Roughly, philosophy can be divided up into four areas.

1. Logic
2. Metaphysics/Ontology - investigates what there is
3. Epistemology/Theory of Knowledge - ingestigates how (and what) we know about what there is
4. Value Theory  - e.g., ethics, political philosophy, aesthetics, etc.

Moral Objectivism & Moral Relativism

Two Ways of Thinking About Morality

1. Moral Relativism: What is morally right or wrong depends on what the prevailing view is in the society or culture we happen to be dealing with.

2. Moral Objectivism: What is morally right or wrong doesn't depend on what anyone thinks is right or wrong.

'Moral facts' are like 'physical facts'. They simply have to be discovered just like the laws of physics.
Moral Relativism has been an increasingly popular view since the late 20th century.
Which view seems most plausible?

Some Bad Arguments for Moral Relativism

1.  'If God doesn't exist, everything is permissible.'
P1:  Objective moral facts could only exist if God existed.
P2:  God doesn't exist.
C:  There are no objective moral facts.
But why should we believe P1?

The Euthyphro Problem (from Plato) - Does God approve of the things he approves of because they're good or are they good because he approves of them?

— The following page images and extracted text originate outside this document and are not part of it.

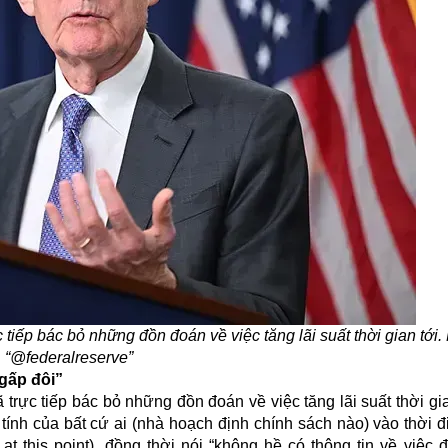
tiếp bác bỏ những đồn đoán về việc tăng lãi suất thời gian tới
“@federalreserve”
 gấp đôi”
rực tiếp bác bỏ những đồn đoán về việc tăng lãi suất thời gi
 tính của bất cứ ai (nhà hoạch định chính sách nào) vào thời đ
 at this point), đồng thời nói “không hề có thông tin về việc đ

If they're good just because God approves of them, then whatever God approved of would have been good.
E.g., if he liked incest or wife beating, those things would have been good.

Most people find this option implausible.

OK, then maybe God approves of certain things because they're good.

But, if that's right, then moral goodness and badness are independent of God.

2. The 'Cultural Differences' Argument

P1:  There are huge differences in moral beliefs from culture to culture and era to era.
E.g., Some cultures endorse the killing of elderly members of the tribe, we condemn such actions.
C:  There is no objective fact as to which of these beliefs is correct, morality is relative.

Two Problems:

(i) How much fundamental disagreement about morality is there?
Perhaps what we have here is not a disagreement about moral principles, but about their application in particular circumstances.
(ii) It is a mistake to conclude based only upon differing opinions about some issue, that there are no facts about that issue.
Consider this argument:
P1: There is widespread disagreement about the shape of the earth. Some people say it's flat, others say it's spherical.
C: There is no objective fact about what the shape of the earth is. It's all just a matter of opinion.
The previous arguments clearly fail to establish moral relativism. Are there any others?

What does all this show?

It doesn't show that moral objectivism is true, but it does show that the most common reasons people give for believing in moral relativism aren't good reasons.

A Last Attempt - Shifting the Burden of Proof

We've been acting as though it's the job of the relativist to give us reasons to believe his theory.

Why not say, instead, that the burden should be on the objectivist to show us what the objective moral facts are?

We'll come back to this point in the third class of the term.